[Task item] Within the lines below, find those that hold the string "their" and copy each one.

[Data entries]
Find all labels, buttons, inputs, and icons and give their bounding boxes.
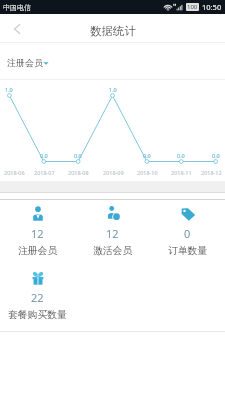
staticText: 0 xyxy=(184,226,191,241)
staticText: 套餐购买数量 xyxy=(8,309,67,321)
staticText: 2018-09 xyxy=(103,169,124,176)
staticText: 1.0 xyxy=(109,86,117,93)
staticText: 100 xyxy=(187,3,198,11)
staticText: 1.0 xyxy=(5,86,13,93)
staticText: 2018-11 xyxy=(171,169,192,176)
staticText: 数据统计 xyxy=(90,24,136,38)
staticText: 0.0 xyxy=(212,152,220,159)
button[interactable]: Back xyxy=(0,14,34,43)
button[interactable]: 22 xyxy=(0,264,75,328)
staticText: 注册会员 xyxy=(7,57,43,68)
button[interactable]: 12 xyxy=(75,200,150,264)
button[interactable]: 12 xyxy=(0,200,75,264)
staticText: 订单数量 xyxy=(168,245,208,257)
staticText: 2018-10 xyxy=(137,169,158,176)
staticText: 2018-12 xyxy=(201,169,222,176)
staticText: 12 xyxy=(106,226,119,241)
staticText: 0.0 xyxy=(177,152,185,159)
staticText: 注册会员 xyxy=(18,245,58,257)
staticText: 2018-08 xyxy=(68,169,89,176)
staticText: 2018-06 xyxy=(4,169,25,176)
staticText: 12 xyxy=(31,226,44,241)
button[interactable]: 注册会员 xyxy=(7,57,49,68)
staticText: 激活会员 xyxy=(93,245,133,257)
staticText: 0.0 xyxy=(74,152,82,159)
staticText: 22 xyxy=(31,290,44,305)
staticText: 0.0 xyxy=(40,152,48,159)
staticText: 0.0 xyxy=(143,152,151,159)
staticText: 2018-07 xyxy=(34,169,55,176)
staticText: 10:50 xyxy=(202,2,222,12)
button[interactable]: 0 xyxy=(150,200,225,264)
staticText: 中国电信 xyxy=(3,3,31,12)
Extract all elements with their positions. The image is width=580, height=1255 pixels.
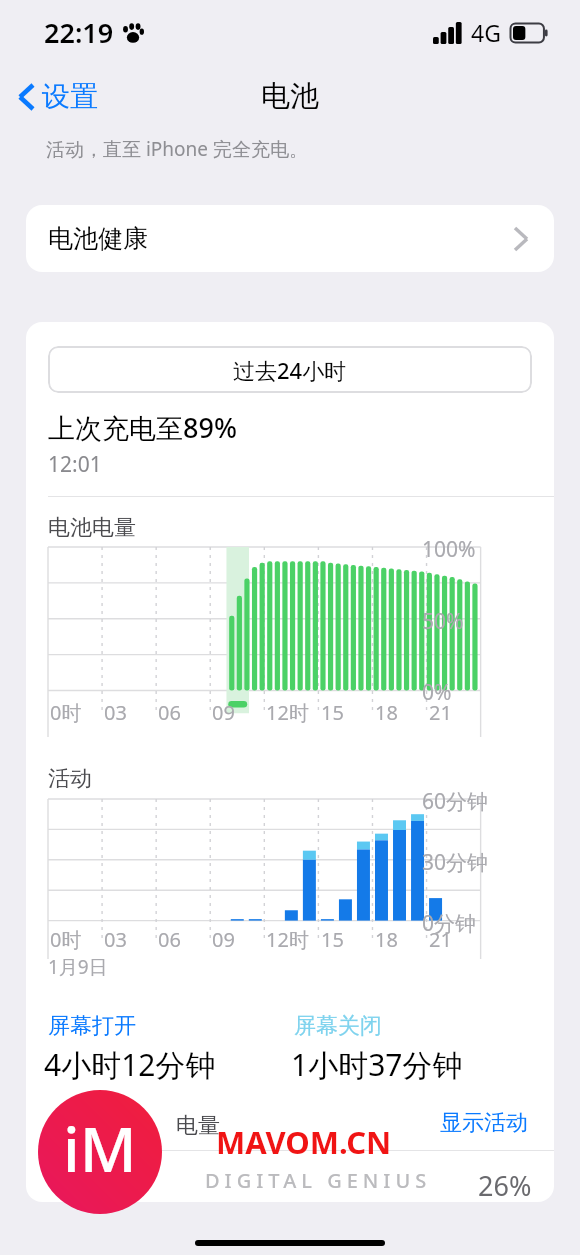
staticText: 12时 — [266, 699, 309, 726]
staticText: 60分钟 — [422, 787, 489, 816]
staticText: 显示活动 — [440, 1109, 528, 1137]
staticText: 06 — [158, 699, 181, 726]
staticText: 21 — [429, 926, 452, 953]
staticText: 0分钟 — [422, 909, 477, 938]
staticText: 09 — [212, 926, 235, 953]
staticText: 活动 — [48, 765, 92, 793]
staticText: 12:01 — [48, 450, 102, 479]
button[interactable]: 显示活动 — [436, 1105, 532, 1141]
staticText: 0时 — [50, 926, 82, 953]
staticText: 0% — [422, 678, 452, 707]
staticText: 设置 — [42, 79, 98, 114]
staticText: 电池电量 — [48, 514, 136, 542]
staticText: 4G — [471, 17, 501, 48]
staticText: 15 — [321, 926, 344, 953]
staticText: 50% — [422, 607, 464, 636]
staticText: 100% — [422, 535, 476, 564]
staticText: 18 — [375, 699, 398, 726]
staticText: 30分钟 — [422, 848, 489, 877]
staticText: 屏幕打开 — [48, 1012, 136, 1040]
staticText: 21 — [429, 699, 452, 726]
staticText: 电池 — [261, 78, 319, 115]
staticText: 屏幕关闭 — [294, 1012, 382, 1040]
staticText: iM — [63, 1106, 137, 1190]
button[interactable]: 过去24小时 — [48, 346, 532, 393]
staticText: 1小时37分钟 — [291, 1044, 463, 1085]
staticText: 03 — [104, 926, 127, 953]
staticText: 09 — [212, 699, 235, 726]
staticText: 活动，直至 iPhone 完全充电。 — [46, 136, 308, 162]
staticText: 15 — [321, 699, 344, 726]
staticText: 电量 — [176, 1112, 220, 1140]
staticText: 03 — [104, 699, 127, 726]
staticText: 电池健康 — [48, 223, 148, 254]
button[interactable]: 电池健康 — [26, 205, 554, 272]
staticText: MAVOM.CN — [216, 1121, 392, 1163]
staticText: 上次充电至89% — [48, 409, 237, 446]
staticText: 12时 — [266, 926, 309, 953]
staticText: 22:19 — [44, 14, 114, 51]
staticText: 0时 — [50, 699, 82, 726]
staticText: 1月9日 — [48, 954, 108, 980]
button[interactable]: 设置 — [0, 73, 108, 120]
staticText: 过去24小时 — [233, 355, 347, 385]
staticText: DIGITAL GENIUS — [205, 1167, 432, 1194]
staticText: 4小时12分钟 — [44, 1044, 216, 1085]
staticText: 26% — [478, 1167, 532, 1202]
staticText: 18 — [375, 926, 398, 953]
staticText: 06 — [158, 926, 181, 953]
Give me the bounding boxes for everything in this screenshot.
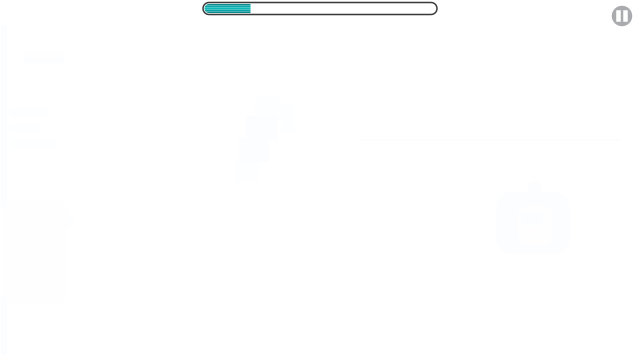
button[interactable]: Pause: [609, 3, 635, 29]
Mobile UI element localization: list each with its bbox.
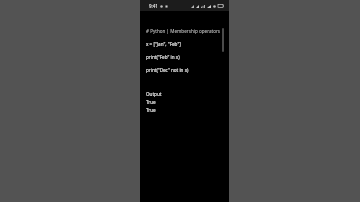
staticText: print("Feb" in x) bbox=[146, 54, 180, 60]
staticText: True bbox=[146, 99, 156, 105]
staticText: True bbox=[146, 107, 156, 113]
button[interactable]: # Python | Membership operators bbox=[146, 28, 225, 34]
button[interactable]: Output bbox=[146, 91, 225, 97]
staticText: print("Dec" not in x) bbox=[146, 67, 189, 73]
staticText: # Python | Membership operators bbox=[146, 28, 221, 34]
staticText: x = ["Jan", "Feb"] bbox=[146, 41, 181, 47]
button[interactable]: x = ["Jan", "Feb"] bbox=[146, 41, 225, 47]
button[interactable]: print("Dec" not in x) bbox=[146, 67, 225, 73]
button[interactable]: True bbox=[146, 99, 225, 105]
staticText: 9:41 bbox=[149, 3, 158, 9]
staticText: Output bbox=[146, 91, 162, 97]
button[interactable]: True bbox=[146, 107, 225, 113]
button[interactable]: print("Feb" in x) bbox=[146, 54, 225, 60]
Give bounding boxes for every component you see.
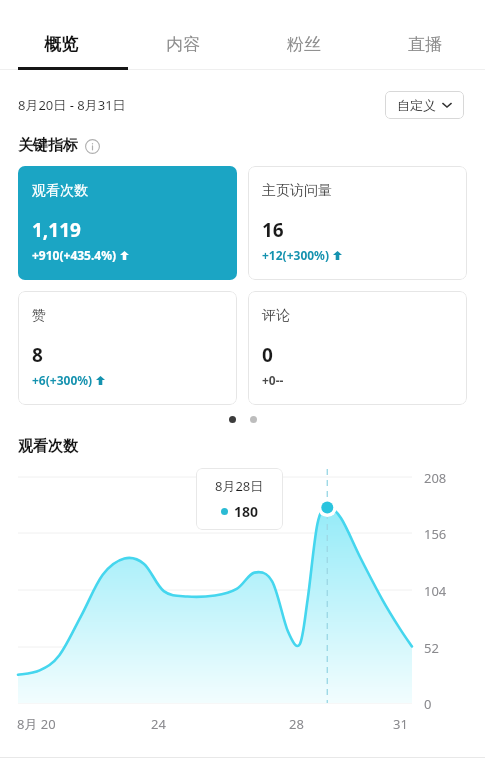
staticText: 0	[262, 342, 273, 368]
staticText: +6(+300%)	[32, 372, 93, 388]
staticText: 0	[424, 695, 432, 713]
staticText: 180	[234, 502, 259, 521]
staticText: 24	[151, 715, 166, 733]
staticText: 8月20日 - 8月31日	[18, 96, 126, 114]
staticText: 52	[424, 639, 439, 657]
button[interactable]: Page 1	[229, 416, 236, 423]
button[interactable]: 观看次数	[18, 166, 237, 280]
button[interactable]: 评论	[248, 291, 467, 405]
staticText: 内容	[166, 34, 200, 55]
staticText: 粉丝	[287, 34, 321, 55]
staticText: 关键指标	[18, 136, 78, 155]
staticText: 1,119	[32, 217, 81, 243]
staticText: 28	[289, 715, 304, 733]
staticText: 208	[424, 469, 447, 487]
button[interactable]: 主页访问量	[248, 166, 467, 280]
staticText: 31	[393, 715, 408, 733]
button[interactable]: 直播	[364, 18, 485, 70]
staticText: 赞	[32, 307, 46, 325]
button[interactable]: Info	[84, 138, 100, 154]
staticText: 观看次数	[32, 182, 88, 200]
staticText: 8月 20	[17, 715, 56, 733]
staticText: 8	[32, 342, 43, 368]
button[interactable]: 自定义	[385, 91, 464, 119]
staticText: 104	[424, 582, 447, 600]
staticText: 概览	[44, 34, 78, 55]
staticText: 主页访问量	[262, 182, 332, 200]
button[interactable]: 内容	[122, 18, 243, 70]
staticText: +12(+300%)	[262, 247, 330, 263]
staticText: 8月28日	[215, 477, 264, 495]
staticText: 直播	[408, 34, 442, 55]
staticText: +0--	[262, 372, 284, 388]
staticText: 16	[262, 217, 284, 243]
button[interactable]: 赞	[18, 291, 237, 405]
button[interactable]: 概览	[0, 18, 122, 70]
staticText: +910(+435.4%)	[32, 247, 117, 263]
staticText: 自定义	[397, 97, 436, 113]
button[interactable]: Page 2	[250, 416, 257, 423]
staticText: 评论	[262, 307, 290, 325]
staticText: 156	[424, 525, 447, 543]
button[interactable]: 粉丝	[243, 18, 364, 70]
staticText: 观看次数	[18, 437, 78, 456]
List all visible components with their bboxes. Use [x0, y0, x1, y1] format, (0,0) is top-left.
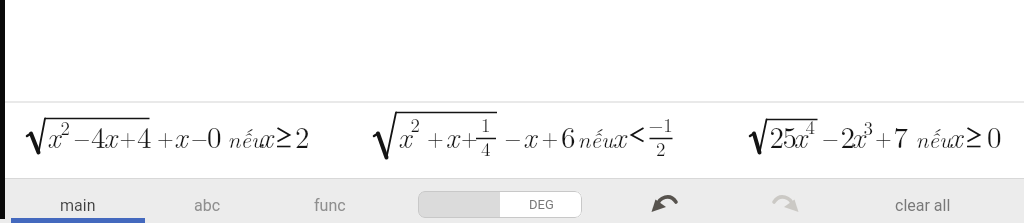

[Result for this task]
Find all labels, buttons, inputs, and icons and give their bounding boxes.
Extract all elements with their positions. The image is width=580, height=1255 pixels.
List all visible components with their bboxes. Use [x0, y0, x1, y1] format, (0,0) is top-left.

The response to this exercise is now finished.